Yes, it is a bit more complicated than just painting bitmaps. But it improved performance a lot and was made for the future.

The lack of a middleware just means that every developer had to invent the wheel there.
Yeah, that's where NASSP still stands. We are using the old 2D panel mechanism. Which seems to perform worse in Orbiter 2016 than it did in Orbiter 2010, CPU wise. W have a multiple of bitmap panels and basically every switch in the CSM is functional (with even more bitmaps for that) so changing the system is going to be a big step. It's probably going to be a direct step to a 3D panel, with the old 2D panel staying in place until the 3D panel has completely replaced it. Probably no reason to go to an intermediate Panel2D system, unless that is easier than I am imagining it. Converting bitmaps or creating new meshes etc. If someone wants to spend a year of their time on this project, you are welcome to join the NASSP team, haha.

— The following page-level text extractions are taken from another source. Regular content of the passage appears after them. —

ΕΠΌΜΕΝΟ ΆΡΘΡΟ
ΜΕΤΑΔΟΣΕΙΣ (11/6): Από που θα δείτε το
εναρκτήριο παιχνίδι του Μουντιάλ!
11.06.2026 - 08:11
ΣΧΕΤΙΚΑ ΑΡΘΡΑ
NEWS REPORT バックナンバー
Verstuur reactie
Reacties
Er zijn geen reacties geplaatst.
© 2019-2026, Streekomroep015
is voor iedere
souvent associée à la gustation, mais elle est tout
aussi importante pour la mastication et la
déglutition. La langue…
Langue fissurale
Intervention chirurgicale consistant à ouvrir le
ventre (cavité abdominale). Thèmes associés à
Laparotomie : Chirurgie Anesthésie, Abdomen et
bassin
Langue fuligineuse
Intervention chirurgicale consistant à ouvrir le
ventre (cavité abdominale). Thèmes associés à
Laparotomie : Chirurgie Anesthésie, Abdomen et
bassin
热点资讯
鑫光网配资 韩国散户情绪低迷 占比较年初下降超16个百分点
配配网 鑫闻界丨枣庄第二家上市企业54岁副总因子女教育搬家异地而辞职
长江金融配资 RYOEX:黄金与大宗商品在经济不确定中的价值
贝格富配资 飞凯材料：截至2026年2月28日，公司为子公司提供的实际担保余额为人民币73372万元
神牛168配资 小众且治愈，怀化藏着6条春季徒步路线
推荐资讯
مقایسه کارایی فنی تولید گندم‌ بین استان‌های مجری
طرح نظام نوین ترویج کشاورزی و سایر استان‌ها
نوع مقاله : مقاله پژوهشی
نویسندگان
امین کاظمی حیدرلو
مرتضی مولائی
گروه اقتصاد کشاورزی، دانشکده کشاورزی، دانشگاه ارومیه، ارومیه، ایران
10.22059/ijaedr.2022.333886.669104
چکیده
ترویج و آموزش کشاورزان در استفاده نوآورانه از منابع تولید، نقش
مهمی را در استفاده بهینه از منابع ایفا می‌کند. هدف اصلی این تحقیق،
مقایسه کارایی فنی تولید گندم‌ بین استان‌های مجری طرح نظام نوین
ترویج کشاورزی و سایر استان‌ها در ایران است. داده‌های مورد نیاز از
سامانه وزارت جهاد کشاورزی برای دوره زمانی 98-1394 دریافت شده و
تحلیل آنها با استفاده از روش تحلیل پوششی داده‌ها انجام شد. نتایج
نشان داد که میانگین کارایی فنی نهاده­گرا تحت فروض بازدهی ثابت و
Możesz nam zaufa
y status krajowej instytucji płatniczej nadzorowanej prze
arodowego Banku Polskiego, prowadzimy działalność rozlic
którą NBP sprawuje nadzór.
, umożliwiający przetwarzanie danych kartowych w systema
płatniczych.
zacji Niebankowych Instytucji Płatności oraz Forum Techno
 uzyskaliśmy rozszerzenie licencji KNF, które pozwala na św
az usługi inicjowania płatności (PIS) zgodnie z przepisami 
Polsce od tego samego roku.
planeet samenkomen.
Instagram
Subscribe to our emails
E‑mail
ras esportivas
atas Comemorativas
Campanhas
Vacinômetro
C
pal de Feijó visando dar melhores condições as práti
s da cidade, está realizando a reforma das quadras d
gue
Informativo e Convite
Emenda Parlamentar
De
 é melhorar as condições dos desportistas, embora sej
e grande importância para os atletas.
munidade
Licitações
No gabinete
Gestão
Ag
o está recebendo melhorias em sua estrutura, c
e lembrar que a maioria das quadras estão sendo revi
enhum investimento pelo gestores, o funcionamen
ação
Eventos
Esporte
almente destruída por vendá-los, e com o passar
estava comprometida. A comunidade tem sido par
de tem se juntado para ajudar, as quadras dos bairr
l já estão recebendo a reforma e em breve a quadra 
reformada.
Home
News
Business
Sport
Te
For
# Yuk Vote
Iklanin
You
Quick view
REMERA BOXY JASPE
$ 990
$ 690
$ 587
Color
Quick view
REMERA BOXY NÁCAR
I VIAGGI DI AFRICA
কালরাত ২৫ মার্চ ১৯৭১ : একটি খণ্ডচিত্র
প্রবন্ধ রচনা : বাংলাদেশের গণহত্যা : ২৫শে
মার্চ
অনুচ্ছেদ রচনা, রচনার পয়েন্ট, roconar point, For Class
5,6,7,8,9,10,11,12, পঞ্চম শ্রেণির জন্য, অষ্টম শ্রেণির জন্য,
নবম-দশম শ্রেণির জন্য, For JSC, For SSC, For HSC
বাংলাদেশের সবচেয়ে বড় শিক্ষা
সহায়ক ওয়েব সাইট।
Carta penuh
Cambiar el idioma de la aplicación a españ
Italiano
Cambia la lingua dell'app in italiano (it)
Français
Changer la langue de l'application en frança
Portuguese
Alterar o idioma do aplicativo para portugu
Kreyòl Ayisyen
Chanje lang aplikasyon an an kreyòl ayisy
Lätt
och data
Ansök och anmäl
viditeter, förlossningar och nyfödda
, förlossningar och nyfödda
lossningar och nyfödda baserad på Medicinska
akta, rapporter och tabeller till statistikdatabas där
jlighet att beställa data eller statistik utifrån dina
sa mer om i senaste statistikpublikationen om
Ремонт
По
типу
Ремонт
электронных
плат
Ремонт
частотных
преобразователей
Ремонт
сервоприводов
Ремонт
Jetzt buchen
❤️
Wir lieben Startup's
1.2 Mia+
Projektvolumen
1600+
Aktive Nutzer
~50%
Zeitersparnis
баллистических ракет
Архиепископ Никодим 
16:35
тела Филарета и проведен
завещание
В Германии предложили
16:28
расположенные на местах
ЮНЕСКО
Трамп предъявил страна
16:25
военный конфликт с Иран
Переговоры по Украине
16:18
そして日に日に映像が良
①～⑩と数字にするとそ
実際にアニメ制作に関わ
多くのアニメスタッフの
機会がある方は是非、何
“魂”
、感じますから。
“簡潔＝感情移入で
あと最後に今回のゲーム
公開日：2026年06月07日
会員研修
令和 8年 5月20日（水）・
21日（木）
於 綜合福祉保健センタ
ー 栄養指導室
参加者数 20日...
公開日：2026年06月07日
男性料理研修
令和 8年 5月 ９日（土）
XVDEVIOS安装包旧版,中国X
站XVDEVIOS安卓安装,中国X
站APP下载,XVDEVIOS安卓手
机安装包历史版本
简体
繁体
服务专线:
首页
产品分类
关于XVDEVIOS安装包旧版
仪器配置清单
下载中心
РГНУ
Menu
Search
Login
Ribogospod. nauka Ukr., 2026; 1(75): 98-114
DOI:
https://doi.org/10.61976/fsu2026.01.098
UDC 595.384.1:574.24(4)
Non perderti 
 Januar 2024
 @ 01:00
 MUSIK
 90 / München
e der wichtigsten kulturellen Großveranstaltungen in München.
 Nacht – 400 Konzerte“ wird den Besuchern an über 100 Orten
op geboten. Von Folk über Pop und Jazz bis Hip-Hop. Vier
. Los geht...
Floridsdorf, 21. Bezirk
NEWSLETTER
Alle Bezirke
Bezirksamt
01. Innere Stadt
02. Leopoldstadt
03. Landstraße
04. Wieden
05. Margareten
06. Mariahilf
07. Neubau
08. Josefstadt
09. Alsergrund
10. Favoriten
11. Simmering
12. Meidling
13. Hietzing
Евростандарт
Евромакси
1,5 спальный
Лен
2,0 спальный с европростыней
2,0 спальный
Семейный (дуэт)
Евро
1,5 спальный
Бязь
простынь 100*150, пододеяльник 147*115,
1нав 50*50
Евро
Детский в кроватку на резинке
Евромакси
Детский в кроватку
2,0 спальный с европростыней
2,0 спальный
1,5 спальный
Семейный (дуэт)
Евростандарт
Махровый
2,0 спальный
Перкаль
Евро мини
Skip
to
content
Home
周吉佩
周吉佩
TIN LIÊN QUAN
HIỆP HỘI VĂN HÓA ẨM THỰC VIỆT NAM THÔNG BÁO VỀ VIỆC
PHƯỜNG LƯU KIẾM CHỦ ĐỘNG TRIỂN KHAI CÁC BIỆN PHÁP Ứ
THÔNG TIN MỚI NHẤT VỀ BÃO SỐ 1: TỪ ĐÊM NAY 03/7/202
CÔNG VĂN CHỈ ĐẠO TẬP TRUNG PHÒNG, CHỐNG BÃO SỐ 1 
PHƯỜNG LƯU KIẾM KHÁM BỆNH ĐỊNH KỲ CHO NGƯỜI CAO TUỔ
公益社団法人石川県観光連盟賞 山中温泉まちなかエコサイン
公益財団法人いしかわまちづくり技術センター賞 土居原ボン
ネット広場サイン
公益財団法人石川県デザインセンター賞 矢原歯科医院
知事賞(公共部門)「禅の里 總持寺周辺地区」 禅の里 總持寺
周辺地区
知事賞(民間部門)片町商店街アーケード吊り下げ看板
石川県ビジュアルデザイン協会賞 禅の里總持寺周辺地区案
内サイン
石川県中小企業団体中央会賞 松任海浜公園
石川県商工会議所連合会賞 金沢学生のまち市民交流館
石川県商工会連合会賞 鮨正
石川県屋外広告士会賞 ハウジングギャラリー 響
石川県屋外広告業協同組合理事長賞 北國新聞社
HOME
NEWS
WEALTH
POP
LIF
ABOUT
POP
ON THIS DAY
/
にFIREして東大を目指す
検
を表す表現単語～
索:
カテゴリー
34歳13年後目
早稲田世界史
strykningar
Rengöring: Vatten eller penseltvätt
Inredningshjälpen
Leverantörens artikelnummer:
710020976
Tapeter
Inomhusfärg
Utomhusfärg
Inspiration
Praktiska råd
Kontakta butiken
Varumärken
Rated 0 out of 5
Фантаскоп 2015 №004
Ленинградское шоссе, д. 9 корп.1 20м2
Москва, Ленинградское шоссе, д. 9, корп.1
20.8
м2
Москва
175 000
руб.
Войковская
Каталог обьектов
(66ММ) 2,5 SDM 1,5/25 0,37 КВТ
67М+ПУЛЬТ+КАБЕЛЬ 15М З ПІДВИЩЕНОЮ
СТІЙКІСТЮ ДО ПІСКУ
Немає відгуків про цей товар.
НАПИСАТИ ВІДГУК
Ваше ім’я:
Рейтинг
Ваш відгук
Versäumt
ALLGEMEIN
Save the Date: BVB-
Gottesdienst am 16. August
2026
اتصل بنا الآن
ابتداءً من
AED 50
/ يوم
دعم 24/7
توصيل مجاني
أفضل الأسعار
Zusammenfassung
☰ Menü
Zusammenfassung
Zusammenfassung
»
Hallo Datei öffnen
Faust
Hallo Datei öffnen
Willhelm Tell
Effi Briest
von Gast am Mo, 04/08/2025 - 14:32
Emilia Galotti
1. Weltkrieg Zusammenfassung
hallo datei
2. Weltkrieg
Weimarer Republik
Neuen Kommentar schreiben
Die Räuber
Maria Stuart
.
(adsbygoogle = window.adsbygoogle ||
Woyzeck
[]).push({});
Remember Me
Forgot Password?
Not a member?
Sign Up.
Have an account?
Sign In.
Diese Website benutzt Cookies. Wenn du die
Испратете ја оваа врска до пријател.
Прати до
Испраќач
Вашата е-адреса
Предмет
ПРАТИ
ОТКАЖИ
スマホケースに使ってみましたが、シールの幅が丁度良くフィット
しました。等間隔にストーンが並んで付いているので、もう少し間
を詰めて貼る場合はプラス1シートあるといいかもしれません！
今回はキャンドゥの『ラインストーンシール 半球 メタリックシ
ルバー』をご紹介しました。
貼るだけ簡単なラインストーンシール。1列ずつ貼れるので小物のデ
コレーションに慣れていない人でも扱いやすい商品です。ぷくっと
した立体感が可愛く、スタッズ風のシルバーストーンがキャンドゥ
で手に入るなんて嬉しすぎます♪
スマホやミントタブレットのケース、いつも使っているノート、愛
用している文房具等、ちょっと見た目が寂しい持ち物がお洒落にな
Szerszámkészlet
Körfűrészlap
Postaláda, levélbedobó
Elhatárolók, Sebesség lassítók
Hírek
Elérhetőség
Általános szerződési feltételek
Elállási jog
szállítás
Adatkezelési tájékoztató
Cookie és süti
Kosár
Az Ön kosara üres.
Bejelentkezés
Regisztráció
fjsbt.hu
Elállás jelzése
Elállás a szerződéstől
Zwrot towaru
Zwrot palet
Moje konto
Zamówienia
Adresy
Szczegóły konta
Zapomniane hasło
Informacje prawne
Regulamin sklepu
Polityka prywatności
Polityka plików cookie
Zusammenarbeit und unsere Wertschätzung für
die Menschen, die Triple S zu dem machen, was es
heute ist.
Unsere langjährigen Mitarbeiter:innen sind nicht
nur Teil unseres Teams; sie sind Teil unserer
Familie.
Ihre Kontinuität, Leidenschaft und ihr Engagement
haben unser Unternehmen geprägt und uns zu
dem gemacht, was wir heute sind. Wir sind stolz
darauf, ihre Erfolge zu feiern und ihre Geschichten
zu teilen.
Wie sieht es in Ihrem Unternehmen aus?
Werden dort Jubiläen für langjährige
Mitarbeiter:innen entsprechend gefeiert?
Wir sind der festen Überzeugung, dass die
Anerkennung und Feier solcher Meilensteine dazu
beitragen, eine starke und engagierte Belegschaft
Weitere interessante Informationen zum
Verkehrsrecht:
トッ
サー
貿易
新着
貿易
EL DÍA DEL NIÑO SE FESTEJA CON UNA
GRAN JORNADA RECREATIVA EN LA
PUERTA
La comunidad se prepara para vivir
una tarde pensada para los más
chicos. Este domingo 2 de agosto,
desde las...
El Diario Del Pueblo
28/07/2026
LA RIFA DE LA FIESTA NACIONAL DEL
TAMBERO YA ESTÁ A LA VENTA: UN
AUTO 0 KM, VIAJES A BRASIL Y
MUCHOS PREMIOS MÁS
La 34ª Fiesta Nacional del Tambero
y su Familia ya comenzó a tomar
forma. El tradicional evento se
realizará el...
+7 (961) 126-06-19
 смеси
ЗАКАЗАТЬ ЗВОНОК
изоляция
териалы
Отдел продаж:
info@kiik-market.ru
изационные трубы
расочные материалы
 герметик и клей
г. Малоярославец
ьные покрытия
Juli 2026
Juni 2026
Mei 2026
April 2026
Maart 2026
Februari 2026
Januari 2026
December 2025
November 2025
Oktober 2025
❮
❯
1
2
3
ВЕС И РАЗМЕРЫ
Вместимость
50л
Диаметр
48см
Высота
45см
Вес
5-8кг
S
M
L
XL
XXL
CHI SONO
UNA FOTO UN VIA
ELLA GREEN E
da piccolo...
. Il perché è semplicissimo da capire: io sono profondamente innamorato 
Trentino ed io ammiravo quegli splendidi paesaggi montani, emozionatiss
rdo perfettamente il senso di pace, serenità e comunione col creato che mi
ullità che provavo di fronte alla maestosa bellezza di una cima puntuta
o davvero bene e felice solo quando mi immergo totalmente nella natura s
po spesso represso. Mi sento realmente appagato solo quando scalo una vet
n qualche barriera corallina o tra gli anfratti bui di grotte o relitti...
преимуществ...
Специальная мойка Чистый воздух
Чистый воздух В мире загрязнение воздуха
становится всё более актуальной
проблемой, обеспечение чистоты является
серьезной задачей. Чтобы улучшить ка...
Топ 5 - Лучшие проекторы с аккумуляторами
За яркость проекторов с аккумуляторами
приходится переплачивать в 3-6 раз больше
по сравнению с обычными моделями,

I wanted to make a long post in this thread about how the general Orbiter 2016 experience has been for us NASSP developers but I never found the time. So here the short version. It has been a struggle in the beginning, especially the changes to PreStep and PostStep and the touchdown points took a long time to sort out. But it's definitely worth it, landing on the Moon is just on another level in Orbiter 2016. I also still hope to build a version of NASSP 8 for Orbiter 2010; while you won't be able to do everything in 2010 (docked PMI are bad) it shouldn't been too much effort to do this. And I really hope there is going to be a stable Orbiter 2016 patch release (e.g. Orbiter 2016P1) soon so that we don't have to release NASSP 8 for the Orbiter Beta only, which is not super convenient to set up. Orbiter 2016 still has the same (and more) issues as 2010.